Both Outposts and Local Zones provide edge computing, but their operational models differ fundamentally. Local Zones are small-scale data centers operated by AWS, with infrastructure in AWS facilities rather than customer premises. They are suitable for workloads that need reduced latency but do not require data to remain within a facility (game servers, video encoding, API servers close to end users). In contrast, Outposts are physically installed in the customer's data center, guaranteeing that data never leaves the premises. The most important criterion is whether data residency regulations exist. If regulations require data to be kept within a facility, Outposts is the only option. If only latency is an issue with no regulatory requirements, Local Zones offer simpler deployment with no upfront investment. Wavelength Zones are a further option placed within carrier base stations, specialized for ultra-low-latency on 5G networks.

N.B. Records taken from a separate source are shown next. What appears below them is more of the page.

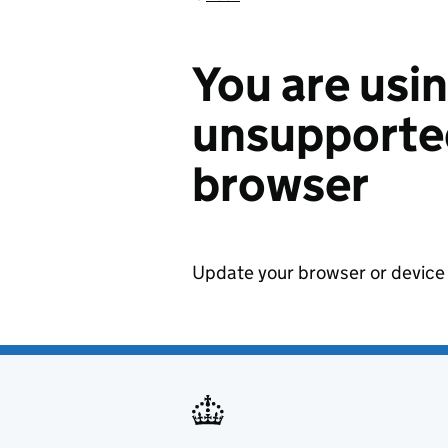
You are usi
unsupported
browser
Update your browser or device 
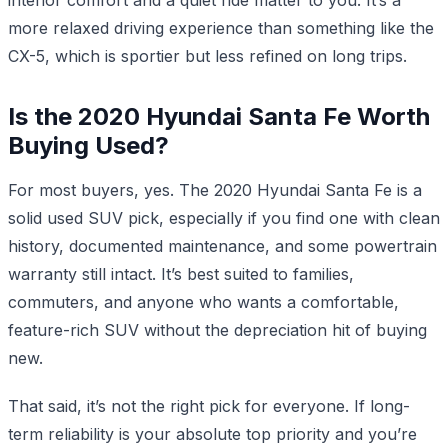
more relaxed driving experience than something like the
CX-5, which is sportier but less refined on long trips.
Is the 2020 Hyundai Santa Fe Worth
Buying Used?
For most buyers, yes. The 2020 Hyundai Santa Fe is a
solid used SUV pick, especially if you find one with clean
history, documented maintenance, and some powertrain
warranty still intact. It’s best suited to families,
commuters, and anyone who wants a comfortable,
feature-rich SUV without the depreciation hit of buying
new.
That said, it’s not the right pick for everyone. If long-
term reliability is your absolute top priority and you’re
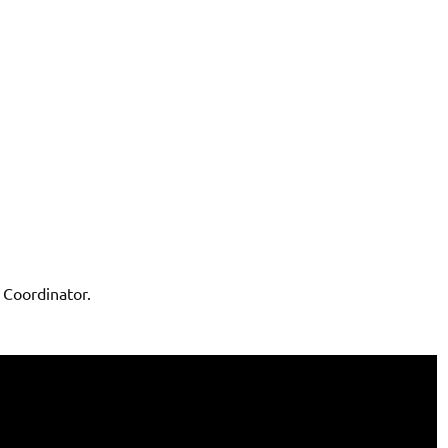
Coordinator.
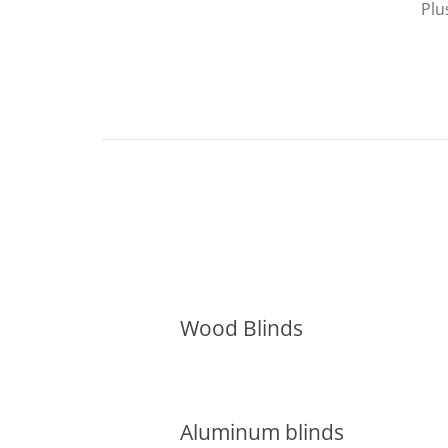
Plu
Wood Blinds
Aluminum blinds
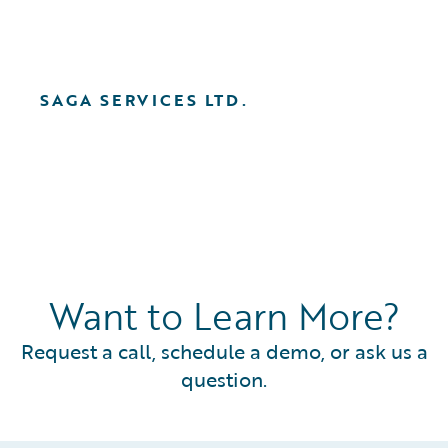
SAGA SERVICES LTD.
Want to Learn More?
Request a call, schedule a demo, or ask us a
question.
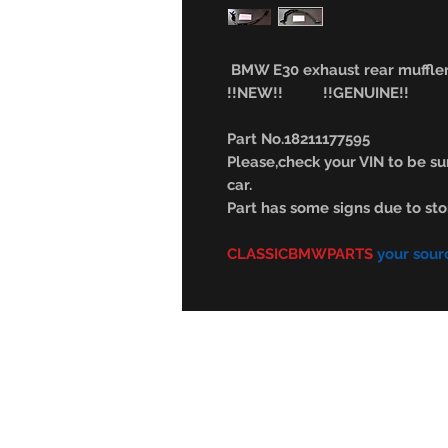
BMW E30 exhaust rear muffle
!!NEW!! !!GENUINE!!
Part No.18211177595
Please,check your VIN to be sur
car.
Part has some signs due to sto
CLASSICBMWPARTS
your sour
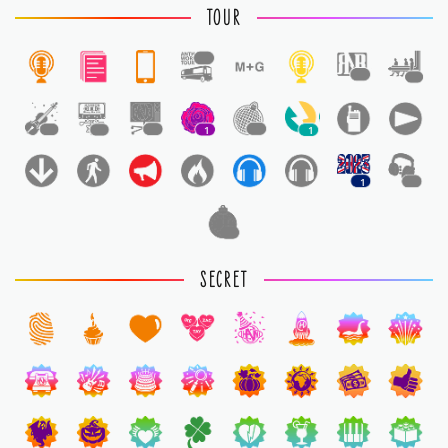
TOUR
1
1
1
1
1
1
1
1
1
1
1
1
SECRET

Design Considerations and Service Link Disconnection Impact

The most important design consideration for Outposts is the behavior when the connection to the Region (service link) is severed. During a service link disconnection, locally running instances and communication via the Local Gateway continue, but launching or stopping new instances and control plane operations (API calls) cannot be executed. This means workloads are maintained during disconnection, but scale-out and recovery operations become impossible. Given this, for critical workloads, pre-provision sufficient capacity and consider static configurations that do not rely on Auto Scaling. S3 on Outposts data is retained locally and remains accessible during service link disconnection, but S3 control plane operations (bucket creation, policy changes) cannot be executed. Additionally, Outposts capacity cannot be elastically expanded like the Region, so sizing must account for peak workload demand. If capacity becomes insufficient, procuring additional racks incurs another lead time.

Summary

Outposts extends AWS infrastructure to on-premises, enabling a hybrid environment with the same operational model as the cloud. Run AWS services including EC2, EBS, S3, RDS, and ECS on-premises, operated with the same APIs and management tools as the Region. It addresses data residency and ultra-low-latency requirements while maintaining a cloud-native development experience. Understanding the distinction from Local Zones, the impact of service link disconnection, and planning capacity in advance are the keys to successful deployment.